%%
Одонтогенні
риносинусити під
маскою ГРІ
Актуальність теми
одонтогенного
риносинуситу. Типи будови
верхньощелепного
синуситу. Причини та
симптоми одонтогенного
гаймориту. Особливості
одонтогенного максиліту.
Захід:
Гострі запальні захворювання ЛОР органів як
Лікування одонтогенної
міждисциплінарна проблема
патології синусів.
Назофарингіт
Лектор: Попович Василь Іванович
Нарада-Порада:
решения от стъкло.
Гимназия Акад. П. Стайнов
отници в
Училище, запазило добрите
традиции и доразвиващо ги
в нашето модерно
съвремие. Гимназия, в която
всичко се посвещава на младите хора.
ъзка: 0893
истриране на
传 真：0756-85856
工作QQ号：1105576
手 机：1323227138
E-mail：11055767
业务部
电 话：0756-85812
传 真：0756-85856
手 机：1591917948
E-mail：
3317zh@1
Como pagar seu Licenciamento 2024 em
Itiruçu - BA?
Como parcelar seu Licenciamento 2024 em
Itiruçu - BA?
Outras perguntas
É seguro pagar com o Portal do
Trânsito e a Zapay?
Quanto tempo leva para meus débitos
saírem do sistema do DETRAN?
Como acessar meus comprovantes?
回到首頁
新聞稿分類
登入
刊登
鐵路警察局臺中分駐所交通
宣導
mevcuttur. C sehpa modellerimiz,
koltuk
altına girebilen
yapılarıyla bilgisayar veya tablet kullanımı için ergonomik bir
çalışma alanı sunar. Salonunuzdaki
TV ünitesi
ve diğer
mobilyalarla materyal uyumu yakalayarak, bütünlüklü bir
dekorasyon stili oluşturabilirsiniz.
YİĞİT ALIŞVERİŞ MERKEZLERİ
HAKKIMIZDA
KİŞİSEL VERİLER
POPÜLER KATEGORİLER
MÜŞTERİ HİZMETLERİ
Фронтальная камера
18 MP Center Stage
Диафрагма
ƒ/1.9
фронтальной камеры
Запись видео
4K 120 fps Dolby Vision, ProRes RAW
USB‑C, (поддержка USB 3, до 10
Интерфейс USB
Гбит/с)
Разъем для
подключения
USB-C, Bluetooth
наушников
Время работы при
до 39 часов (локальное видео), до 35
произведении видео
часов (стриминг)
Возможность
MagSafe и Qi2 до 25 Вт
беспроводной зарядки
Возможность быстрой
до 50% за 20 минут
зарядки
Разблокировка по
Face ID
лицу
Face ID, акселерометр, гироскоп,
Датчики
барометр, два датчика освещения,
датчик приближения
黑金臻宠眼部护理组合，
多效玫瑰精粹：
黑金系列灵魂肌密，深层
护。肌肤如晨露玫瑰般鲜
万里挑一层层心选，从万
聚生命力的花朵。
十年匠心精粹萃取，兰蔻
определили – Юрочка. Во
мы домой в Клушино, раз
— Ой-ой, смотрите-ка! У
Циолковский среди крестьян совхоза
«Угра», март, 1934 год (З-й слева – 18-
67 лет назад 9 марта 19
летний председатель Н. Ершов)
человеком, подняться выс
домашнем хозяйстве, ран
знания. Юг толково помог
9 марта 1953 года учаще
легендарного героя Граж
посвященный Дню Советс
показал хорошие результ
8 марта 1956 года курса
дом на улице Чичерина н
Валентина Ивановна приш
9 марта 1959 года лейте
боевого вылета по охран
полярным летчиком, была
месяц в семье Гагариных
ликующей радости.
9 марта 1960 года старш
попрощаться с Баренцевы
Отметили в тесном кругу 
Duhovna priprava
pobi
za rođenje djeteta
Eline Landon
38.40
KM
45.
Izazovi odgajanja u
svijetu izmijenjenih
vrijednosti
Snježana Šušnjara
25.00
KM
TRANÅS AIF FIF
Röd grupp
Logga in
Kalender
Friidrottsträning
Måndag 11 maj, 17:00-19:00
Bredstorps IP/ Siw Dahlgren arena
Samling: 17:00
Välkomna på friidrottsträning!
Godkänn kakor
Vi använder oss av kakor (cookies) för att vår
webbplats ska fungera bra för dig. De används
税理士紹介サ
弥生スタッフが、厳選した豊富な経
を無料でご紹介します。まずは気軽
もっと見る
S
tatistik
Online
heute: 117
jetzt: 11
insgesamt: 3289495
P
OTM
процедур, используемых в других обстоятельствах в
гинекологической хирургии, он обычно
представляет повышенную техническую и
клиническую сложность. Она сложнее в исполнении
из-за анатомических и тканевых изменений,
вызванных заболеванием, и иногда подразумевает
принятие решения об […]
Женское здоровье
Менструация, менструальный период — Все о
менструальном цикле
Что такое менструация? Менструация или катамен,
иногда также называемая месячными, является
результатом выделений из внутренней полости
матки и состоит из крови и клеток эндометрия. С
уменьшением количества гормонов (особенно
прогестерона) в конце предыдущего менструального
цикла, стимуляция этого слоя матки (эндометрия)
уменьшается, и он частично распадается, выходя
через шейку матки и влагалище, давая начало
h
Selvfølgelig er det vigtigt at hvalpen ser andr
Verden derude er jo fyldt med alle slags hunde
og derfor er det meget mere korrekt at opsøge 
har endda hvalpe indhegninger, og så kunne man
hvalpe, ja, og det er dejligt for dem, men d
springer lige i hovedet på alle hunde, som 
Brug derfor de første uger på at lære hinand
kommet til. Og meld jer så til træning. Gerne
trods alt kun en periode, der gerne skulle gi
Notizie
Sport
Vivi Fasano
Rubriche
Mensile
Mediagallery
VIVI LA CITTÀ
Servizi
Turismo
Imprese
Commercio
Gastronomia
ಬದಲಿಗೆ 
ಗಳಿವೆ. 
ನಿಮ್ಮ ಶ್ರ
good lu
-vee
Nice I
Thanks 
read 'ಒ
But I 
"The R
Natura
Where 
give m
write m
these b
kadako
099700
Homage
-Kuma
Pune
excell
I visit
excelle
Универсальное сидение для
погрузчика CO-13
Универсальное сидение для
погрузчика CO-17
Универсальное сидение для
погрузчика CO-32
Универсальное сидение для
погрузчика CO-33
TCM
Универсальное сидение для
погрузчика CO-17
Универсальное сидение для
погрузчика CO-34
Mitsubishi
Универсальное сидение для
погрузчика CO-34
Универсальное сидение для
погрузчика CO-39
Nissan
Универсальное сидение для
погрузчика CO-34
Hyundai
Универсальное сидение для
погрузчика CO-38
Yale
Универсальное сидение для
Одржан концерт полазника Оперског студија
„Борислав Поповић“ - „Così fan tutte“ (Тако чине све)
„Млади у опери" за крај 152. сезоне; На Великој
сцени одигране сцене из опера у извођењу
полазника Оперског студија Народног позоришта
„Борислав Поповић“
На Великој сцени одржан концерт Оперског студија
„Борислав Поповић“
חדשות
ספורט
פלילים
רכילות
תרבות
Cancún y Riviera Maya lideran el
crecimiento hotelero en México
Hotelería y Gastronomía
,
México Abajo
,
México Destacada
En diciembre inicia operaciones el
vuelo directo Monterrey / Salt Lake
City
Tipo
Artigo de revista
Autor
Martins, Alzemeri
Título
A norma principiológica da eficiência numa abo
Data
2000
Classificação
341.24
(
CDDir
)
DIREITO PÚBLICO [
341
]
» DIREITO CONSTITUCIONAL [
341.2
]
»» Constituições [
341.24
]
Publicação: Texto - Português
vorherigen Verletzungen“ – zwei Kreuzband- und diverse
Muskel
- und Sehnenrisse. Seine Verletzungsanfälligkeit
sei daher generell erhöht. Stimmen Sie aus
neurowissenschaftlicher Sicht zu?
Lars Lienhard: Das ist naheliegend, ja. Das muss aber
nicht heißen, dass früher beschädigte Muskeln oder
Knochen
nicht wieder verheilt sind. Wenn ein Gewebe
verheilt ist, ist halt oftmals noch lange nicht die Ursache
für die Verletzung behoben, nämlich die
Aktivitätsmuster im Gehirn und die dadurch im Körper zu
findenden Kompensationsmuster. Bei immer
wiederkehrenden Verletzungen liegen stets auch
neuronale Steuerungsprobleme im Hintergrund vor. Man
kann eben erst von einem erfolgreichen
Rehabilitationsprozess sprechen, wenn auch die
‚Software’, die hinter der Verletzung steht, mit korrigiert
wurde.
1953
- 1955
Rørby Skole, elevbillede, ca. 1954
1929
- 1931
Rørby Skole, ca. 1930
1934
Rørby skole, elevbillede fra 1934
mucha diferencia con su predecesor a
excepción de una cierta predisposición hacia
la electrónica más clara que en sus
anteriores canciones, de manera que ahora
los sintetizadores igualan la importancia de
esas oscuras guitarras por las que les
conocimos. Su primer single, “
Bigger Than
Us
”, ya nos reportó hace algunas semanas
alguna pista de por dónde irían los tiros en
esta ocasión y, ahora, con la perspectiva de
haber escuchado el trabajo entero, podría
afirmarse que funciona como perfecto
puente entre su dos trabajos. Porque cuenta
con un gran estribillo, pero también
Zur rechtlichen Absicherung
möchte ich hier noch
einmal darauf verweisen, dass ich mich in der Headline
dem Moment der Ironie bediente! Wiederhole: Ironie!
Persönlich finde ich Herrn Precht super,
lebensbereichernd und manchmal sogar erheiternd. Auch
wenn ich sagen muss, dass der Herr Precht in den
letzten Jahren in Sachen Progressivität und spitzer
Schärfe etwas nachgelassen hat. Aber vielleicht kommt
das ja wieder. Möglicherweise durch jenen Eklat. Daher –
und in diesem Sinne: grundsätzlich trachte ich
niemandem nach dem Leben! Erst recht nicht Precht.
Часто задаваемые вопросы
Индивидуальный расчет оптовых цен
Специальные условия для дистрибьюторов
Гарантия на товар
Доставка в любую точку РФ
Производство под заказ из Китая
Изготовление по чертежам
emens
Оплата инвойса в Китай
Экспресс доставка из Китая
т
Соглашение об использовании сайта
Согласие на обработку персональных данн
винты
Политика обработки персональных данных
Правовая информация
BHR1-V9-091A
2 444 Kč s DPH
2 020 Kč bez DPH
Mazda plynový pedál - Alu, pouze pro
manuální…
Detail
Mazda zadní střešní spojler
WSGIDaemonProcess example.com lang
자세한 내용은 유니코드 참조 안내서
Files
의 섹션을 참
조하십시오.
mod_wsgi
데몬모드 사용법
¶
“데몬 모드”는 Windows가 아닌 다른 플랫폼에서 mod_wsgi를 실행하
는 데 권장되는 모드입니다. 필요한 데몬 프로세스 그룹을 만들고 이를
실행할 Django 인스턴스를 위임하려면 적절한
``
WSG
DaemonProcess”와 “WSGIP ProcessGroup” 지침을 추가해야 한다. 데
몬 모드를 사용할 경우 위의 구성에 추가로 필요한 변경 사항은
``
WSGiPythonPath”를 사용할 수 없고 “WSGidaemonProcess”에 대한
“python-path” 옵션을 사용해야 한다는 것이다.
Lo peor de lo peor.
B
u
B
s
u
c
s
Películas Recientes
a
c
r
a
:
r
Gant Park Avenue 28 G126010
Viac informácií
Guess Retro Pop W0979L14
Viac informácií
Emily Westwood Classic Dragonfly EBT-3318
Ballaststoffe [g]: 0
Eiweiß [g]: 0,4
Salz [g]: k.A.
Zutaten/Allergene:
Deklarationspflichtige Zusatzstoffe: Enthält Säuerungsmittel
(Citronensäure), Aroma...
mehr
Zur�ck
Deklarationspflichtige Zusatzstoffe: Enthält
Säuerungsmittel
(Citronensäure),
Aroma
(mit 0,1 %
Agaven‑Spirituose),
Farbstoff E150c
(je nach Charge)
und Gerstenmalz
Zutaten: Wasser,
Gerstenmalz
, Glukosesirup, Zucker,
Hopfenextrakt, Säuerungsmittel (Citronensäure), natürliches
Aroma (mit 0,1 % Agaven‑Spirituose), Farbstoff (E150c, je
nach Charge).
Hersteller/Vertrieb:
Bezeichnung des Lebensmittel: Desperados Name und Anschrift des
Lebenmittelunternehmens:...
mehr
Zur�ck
%%
> **What to do**
Answer with one number only, the count of lines in the listing that hold the word "Deklarationspflichtige".

> **Written answer**
2